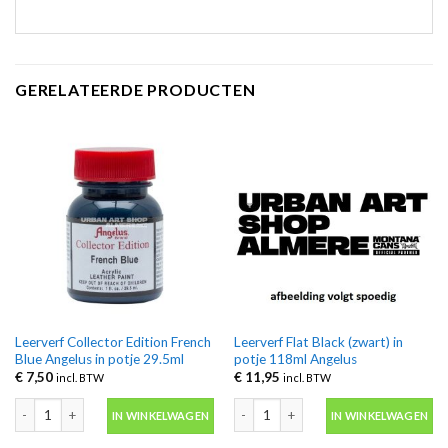
GERELATEERDE PRODUCTEN
Leerverf Collector Edition French
Leerverf Flat Black (zwart) in
Blue Angelus in potje 29.5ml
potje 118ml Angelus
€
7,50
€
11,95
incl. BTW
incl. BTW
Leerverf Collector Edition French Blue Angelus in potje 29.5ml aantal
Leerverf Flat Black (zwart) in potje 1
IN WINKELWAGEN
IN WINKELWAGEN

THE TASK:
If the data includes images, omit them, and set down everything else exactly as above.

ANSWER FOR THIS EXERCISE:
GERELATEERDE PRODUCTEN
Leerverf Collector Edition French
Leerverf Flat Black (zwart) in
Blue Angelus in potje 29.5ml
potje 118ml Angelus
€
7,50
€
11,95
incl. BTW
incl. BTW
Leerverf Collector Edition French Blue Angelus in potje 29.5ml aantal
Leerverf Flat Black (zwart) in potje 1
IN WINKELWAGEN
IN WINKELWAGEN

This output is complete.